Wondering how to make Christmas less commercial this year? Join the multitude of folks who enjoy celebrating Christmas either as a religious feast or a civil holiday but agree that the commercialism is out of control. Whether you are a practicing Christian who dislikes all the distraction that commercialism introduces into your religious celebration or you are not especially religious but just don’t like the “in your face” buying and selling that takes center stage at Christmas,you can make Christmas less commercial this year. Try a few of these suggestions for taking the stuff out of Christmas and share how to make Christmas less commercial with neighbors and friends. It’s one thing many people can agree on.
If you are really serious about reducing commercialism in Christmas this year you might want to begin by taking these two steps:
First, rethink and estimate how much time and money you spent last year on Christmas. Include gifts, cards, wrapping paper, and the time spent on purchasing and preparing the stuff you purchased. Try to come up with some type or ball park figure to give you a place from which to start your alteration of Christmas in the coming year.
Second, with your family review what Christmas should means, what you would like it to mean this year. Make sure everyone understands that you are not opting to take the fun or the enjoyment out of Christmas, you are just trying to approach it differently..
With these ideas in mind you can advance to a solution for how to make Christmas less commercial this year that fits your family and its values.
If your family discussion reveals that you want a spiritual center to your Christmas, then its time to refocus your pre-Christmas activities. This doesn’t mean that you have to give up presents or Santa or a wonderful Christmas Tree. It does mean centering your attention, your care and your time on something, which for you is much more important: celebrating the birth of Jesus.
A good approach is to take out your family calendar and lock in time throughout the post Thanksgiving season to shop, send cards and decorate. But here’s the catch – don’t fill every available space with those kinds of activities. It’s too easy at Christmas time to just keep shopping and buying until you either run out of money or time or both. Have a plan. Determine to spend a certain, limited number of hours to do a few Christmas essentials. You can help to keep yourself on that schedule if you fill the rest of the time with what you consider to be the true meaning of Christmas.
For example take your family to a Christmas concert or play. It needn’t be a event with a huge ticket price. Discover the wonderful world of college concerts. They are far less expensive, you can sit close to the action, you can chose from among the offerings of those nearby and match them to your own personal tastes. The extra throw in, is that you will spend some time on a college campus with your kids. Not only might it put college in their brains but it is usually a place filled with a joyous feeling around the holidays.

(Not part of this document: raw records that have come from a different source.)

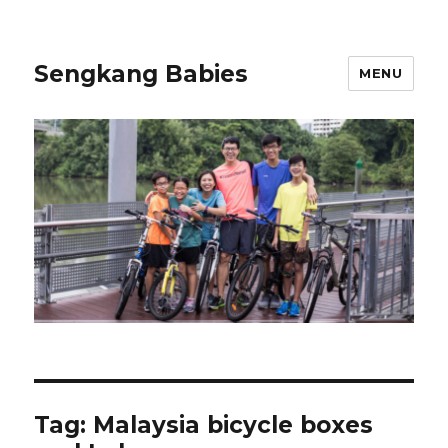
Sengkang Babies
MENU
Tag:
Malaysia bicycle boxes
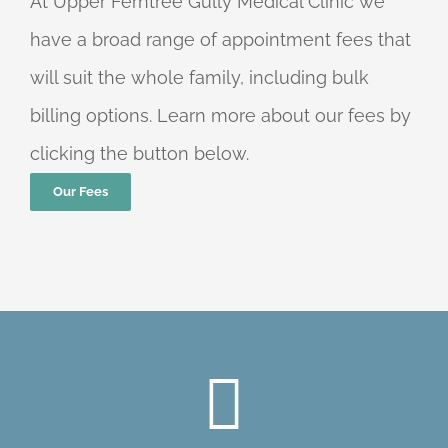
At Upper Ferntree Gully Medical Clinic we
have a broad range of appointment fees that
will suit the whole family, including bulk
billing options. Learn more about our fees by
clicking the button below.
Our Fees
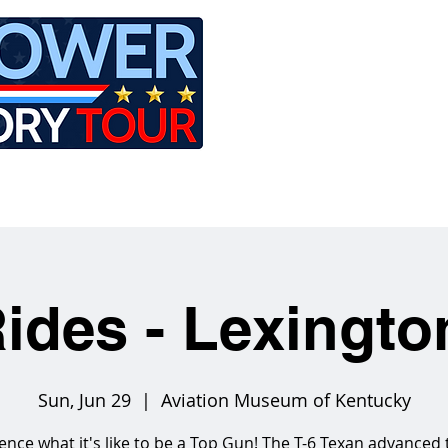
LE
RIDES
AIRCRAFT
GET INVOLVED
ides - Lexingt
Sun, Jun 29
  |  
Aviation Museum of Kentucky
ence what it's like to be a Top Gun! The T-6 Texan advanced 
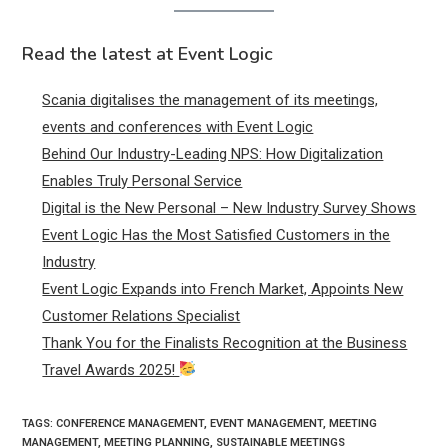
Read the latest at Event Logic
Scania digitalises the management of its meetings,
events and conferences with Event Logic
Behind Our Industry-Leading NPS: How Digitalization
Enables Truly Personal Service
Digital is the New Personal – New Industry Survey Shows
Event Logic Has the Most Satisfied Customers in the
Industry
Event Logic Expands into French Market, Appoints New
Customer Relations Specialist
Thank You for the Finalists Recognition at the Business
Travel Awards 2025!
TAGS:
CONFERENCE MANAGEMENT
,
EVENT MANAGEMENT
,
MEETING
MANAGEMENT
,
MEETING PLANNING
,
SUSTAINABLE MEETINGS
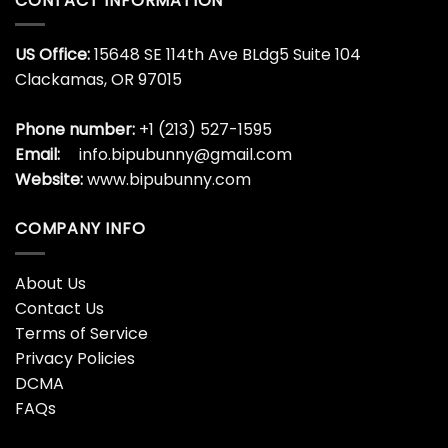
A Lot To Be Thankful At
A Lot To Eat At The
The Moment Shirt Swiftie
Moment Shirt Swiftie
Youth T-Shirt Funny
Youth T-Shirt Funny
Thanksgiving Gift Hoodie
Thanksgiving Gift Unisex
Classic
$
19.99
$
19.99
A Very Funny Thanksgiving
Activity Director Love
Master Baster Shirt
Pumpkin Thanksgiving
Autumn Fall Leaf
$
19.99
Sweatshirt
$
19.99
Adult Feeding Tube
Adult Feeding Tube
Thanksgiving T-Shirt
Thanksgiving T-Shirt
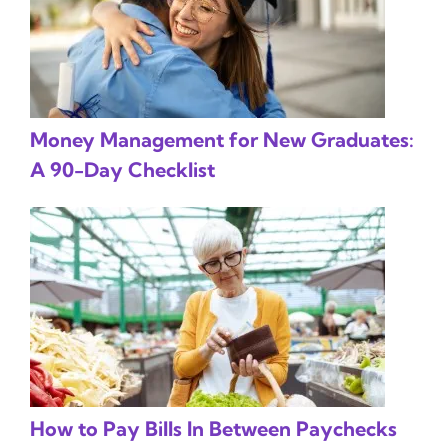
Money Management for New Graduates:
A 90-Day Checklist
How to Pay Bills In Between Paychecks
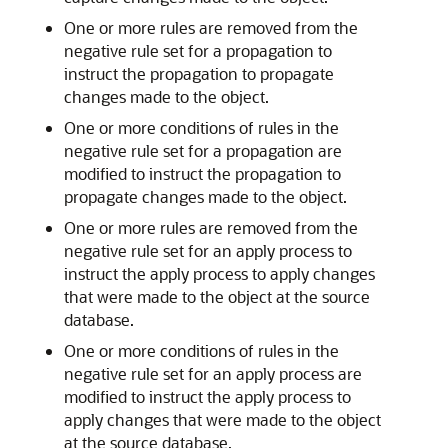
One or more rules are removed from the
negative rule set for a propagation to
instruct the propagation to propagate
changes made to the object.
One or more conditions of rules in the
negative rule set for a propagation are
modified to instruct the propagation to
propagate changes made to the object.
One or more rules are removed from the
negative rule set for an apply process to
instruct the apply process to apply changes
that were made to the object at the source
database.
One or more conditions of rules in the
negative rule set for an apply process are
modified to instruct the apply process to
apply changes that were made to the object
at the source database.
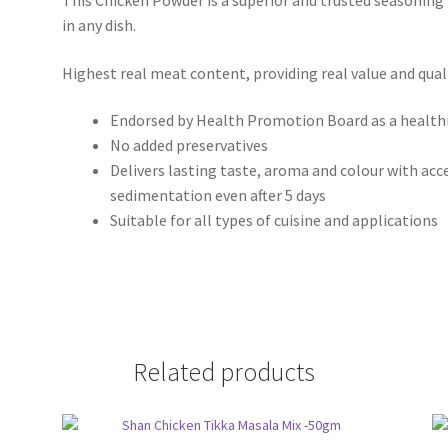
This Chicken Powder is a superior and trusted seasoning
in any dish.
Highest real meat content, providing real value and quali
Endorsed by Health Promotion Board as a healthi
No added preservatives
Delivers lasting taste, aroma and colour with acc
sedimentation even after 5 days
Suitable for all types of cuisine and applications
Related products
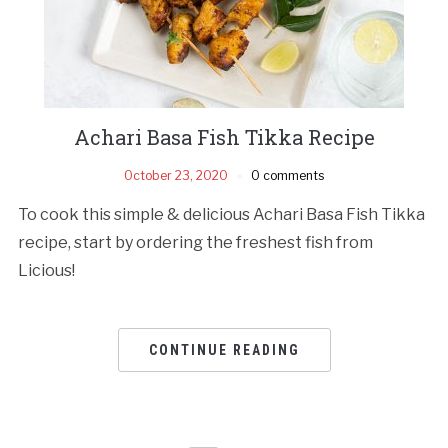
Achari Basa Fish Tikka Recipe
October 23, 2020
0 comments
To cook this simple & delicious Achari Basa Fish Tikka
recipe, start by ordering the freshest fish from
Licious!
CONTINUE READING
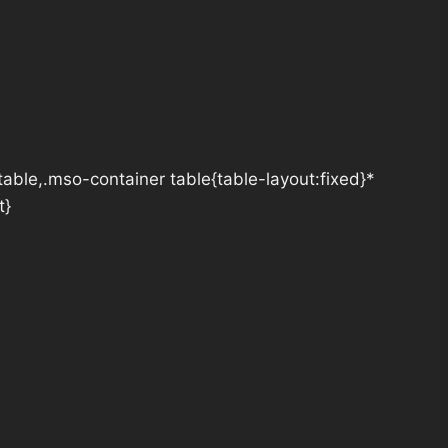
table,.mso-container table{table-layout:fixed}*
t}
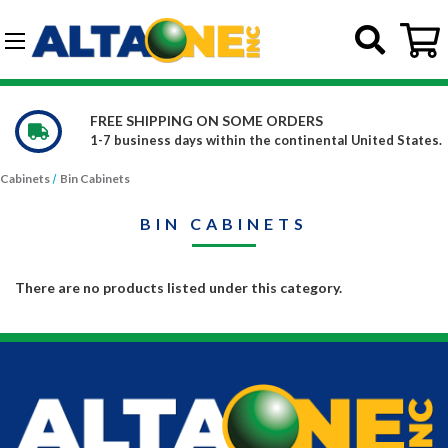
Skip to main content
G-DCFBWKR908
FREE SHIPPING ON SOME ORDERS
1-7 business days within the continental United States.
Cabinets
Bin Cabinets
BIN CABINETS
There are no products listed under this category.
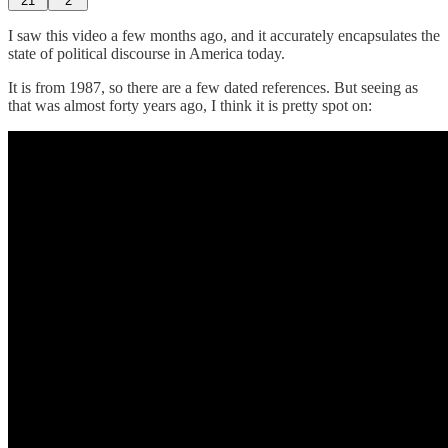
21
2
I saw this video a few months ago, and it accurately encapsulates the
state of political discourse in America today.
It is from 1987, so there are a few dated references. But seeing as
that was almost forty years ago, I think it is pretty spot on:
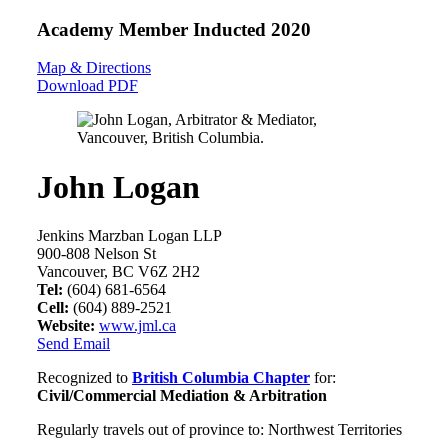
Academy Member
Inducted 2020
Map & Directions
Download PDF
John Logan
Jenkins Marzban Logan LLP
900-808 Nelson St
Vancouver, BC V6Z 2H2
Tel:
(604) 681-6564
Cell:
(604) 889-2521
Website:
www.jml.ca
Send Email
Recognized to
British Columbia Chapter
for:
Civil/Commercial Mediation & Arbitration
Regularly travels out of province to: Northwest Territories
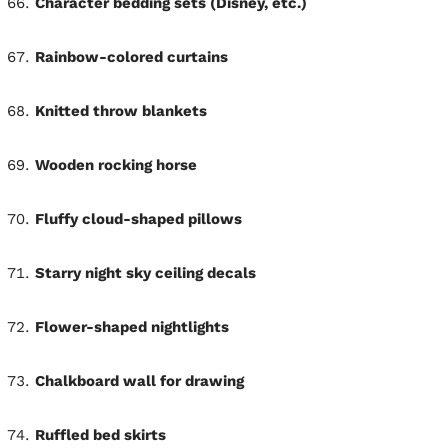
Character bedding sets (Disney, etc.)
Rainbow-colored curtains
Knitted throw blankets
Wooden rocking horse
Fluffy cloud-shaped pillows
Starry night sky ceiling decals
Flower-shaped nightlights
Chalkboard wall for drawing
Ruffled bed skirts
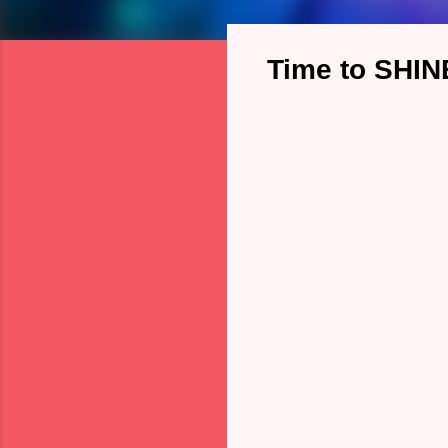
Time to SHIN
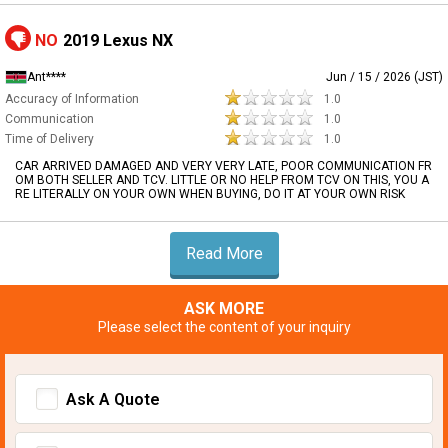
NO
2019 Lexus NX
Ant****
Jun / 15 / 2026 (JST)
Accuracy of Information
1.0
Communication
1.0
Time of Delivery
1.0
CAR ARRIVED DAMAGED AND VERY VERY LATE, POOR COMMUNICATION FR
OM BOTH SELLER AND TCV. LITTLE OR NO HELP FROM TCV ON THIS, YOU A
RE LITERALLY ON YOUR OWN WHEN BUYING, DO IT AT YOUR OWN RISK
Read More
ASK MORE
Please select the content of your inquiry
Ask A Quote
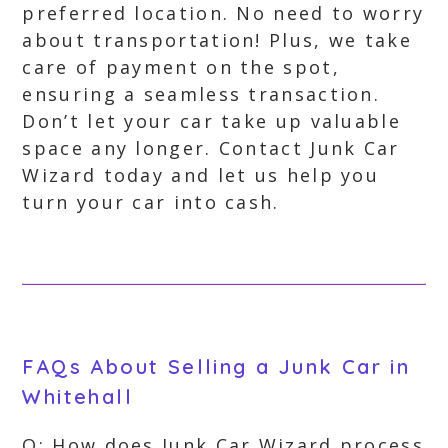
preferred location. No need to worry
about transportation! Plus, we take
care of payment on the spot,
ensuring a seamless transaction.
Don’t let your car take up valuable
space any longer. Contact Junk Car
Wizard today and let us help you
turn your car into cash.
FAQs About Selling a Junk Car in
Whitehall
Q: How does Junk Car Wizard process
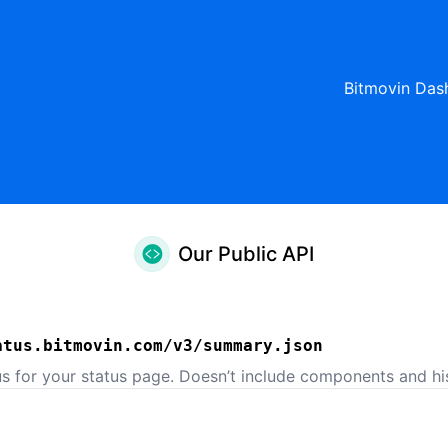
Bitmovin Das
Our Public API
atus.bitmovin.com/v3/summary.json
us for your status page. Doesn’t include components and his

Lock in time to go to church services at your own church but visit churches in neighboring communities and enjoy the special Christmas events they have to offer. Using the Internet makes it easy to check out events scheduled in churches near you. Christmas plays, concerts and worship services will fill you with the meaning of the season, cost you next to nothing and immerse you in a spiritual environment quite unlike the one you will find at the nearest mall.
If your family discussion shows that you see Christmas as more of a civil holiday, then you can proceed as above in terms of limiting time for shopping, decorating and the like. Fill your time instead according to your family values. Chose spiritual activities that match your values but then lock in lots of time to do other family centered activities.
For example start a few holiday traditions, things you have never done before and use them to replace last years hours of shopping and buying. Put on your calendar time to share on an old fashioned sleigh ride, go ice skating together as a family, hold your own snow sculpting event or snow ball battle. It might sound corny but kids at many ages love the relaxation that comes from dimming the lights, spreading out blankets on the floor and listening to a family member read from a Christmas book. Try old favorites like Dickens’ Christmas Carol or O. Henry’s Gift of the Magi or look to the special interests and age level of your kids to come up with other choices.
Instead of buying so many gifts, give the gift of time to one another. Bake those cookies, build that gingerbread house, sing some Christmas music together, decorate with home fashioned decorations, invite friends in for simple snacks, share memories from the year gone by, put some time into improving Christmas for the less fortunate who are all around you. Recapture the meaning of Christmas for yourself and your family
It’s not impossible to do just plan to fill your time with things worthy of you and your kids. Christmas doesn’t have to be a circus which leaves you exhausted, frustrated and never quite satisfied. This year doesn’t have to be like all the others. Build your best Christmas by reducing your gift buying time to a bare minimum and then using the freed up time and money to enjoy being a family.